The Magnetic Fields - I (2004)
La band vive nel grande mare della musica indie fino al 1999 quando Merritt, che voleva fare un musical sull'idea di amore partendo dai Sonetti di William Shakespeare, non pubblica 69 Love Songs: un disco che raccoglie appunto 69 brani sull'amore, in tutte le sue forme, che dal 2000 regala al gruppo un clamore inaspettato. Che mette in moto l'estro creativo infinito di Stephin Merritt
Nel 2001 il sesto disco Hyacinths And Thistles ; il 2002 vide il secondo lavoro dei Future Bible Heroes, un suo progetto parallelo e la colonna sonora del film di James Bolton, Eban And Charley; nel 2003 realizzò un'altra colonna sonora, questa volta per il dramma di Peter Hedges, con, Katie Holmes dal titolo Schegge Di April. Quasi cinque anni dopo Love Songs, i Magnetic Fields sono tornati con I, una raccolta dove per decisione sua scompare il tanto amato sintetizzatore con tutti i suoni elettronici, per fare un nuovo disco sulla vita sentimentale fatta di amore, emozione e perdita che fa ampio affidamento su violoncello, chitarra e la più egoistica delle vocali, la lettera I. Infatti I ha tutte le canzoni che iniziano I (spesso "I" della prima persona singolare inglese) e sono in rigoroso ordine alfabetico.
La cucina di Merritt produce dolciumi pop che esteriormente sembrano deliziosi, ma nascondono a volte il retrogusto amaro. Sarà anche uno stalker di rime intelligenti su romantici senza speranza e occasioni perdute, ma sono i falliti e gli sconfortati a ricevere il peso della sua ossessiva attenzione ai dettagli. Nella ninna nanna ingannevole I Was Born, si lamenta: "Invecchiare è come uccidere un bambino che rideva e sorrideva a qualsiasi cosa". Lo spettro dell'età non è immune al dolore di un cuore spezzato, e la densa estetica Brill Building di brani come I Don't Believe You e I Looked All Over Town risuona con quel tipo di disperazione che di solito è riservata ai giovani e agli ingenui.
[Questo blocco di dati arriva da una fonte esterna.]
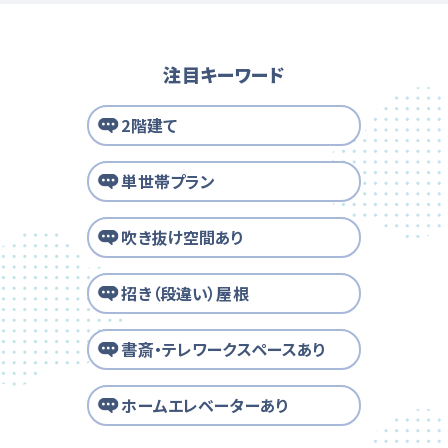
注目キーワード
2階建て
単世帯プラン
吹き抜け空間あり
招き（段違い）屋根
書斎・テレワークスペースあり
ホームエレベーターあり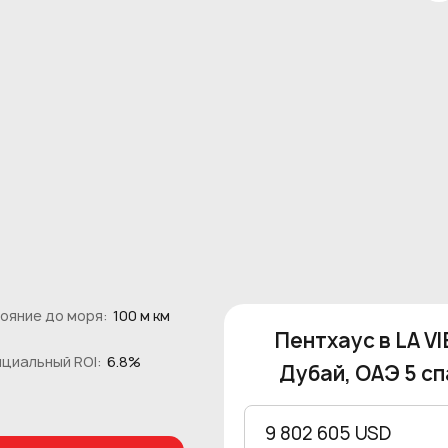
ояние до моря:
100 м км
Пентхаус в LA V
циальный ROI:
6.8%
Дубай, ОАЭ 5 сп
9 802 605 USD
È quantomeno spiazzante la gioia della musiche rispetto ai titoli: I Don't Really Love You Anymore, o la stupenda I Thought You Were My Boyfriend (I thought I was just the guy for you and it would never end\I thought we were supposed to be like glue\I thought you were my boyfriend (...) Love or not, I've always got ten guys on whom I can depend\And if you're not mine, one less is nine, get wise\I thought you were my boyfriend) che usa una drum machine. C'è di tutto: brani in stile cabaret come In An Operetta sono arricchiti dalla nuova estensione vocale del cantante, che si definisce "orribile", e quando svela un falsetto sorprendentemente dolce e delicato nella splendida chiusura, It's Only Time, la voce dell'ascoltatore si spezza insieme a lui. E chissà chi è Irma a cui dedica una bellissima canzone.
In copertina, la I è un'opera di Fred Tomaselli, famoso per i suoi lavori dove i materiali più disparati sono i supporti per iper dettagliate opere pittoriche, che sembra una ottima metafora per la musica di Merritt. E per capirlo a fondo, vi consiglio un documentario di Kerthy Fix e Gail O'Hara, dal titolo Strange Powers: Stephin Merritt And The Magnetic Fields, del 2010, che vinse anche premi in giro per il mondo, che raccoglie la magia e la particolarità del gruppo in oltre 10 anni di riprese, un arco di tempo mi permetto di dire appena sufficiente per raccogliere la pazza magia di questo musicista e della sua immaginifica creatura musicale.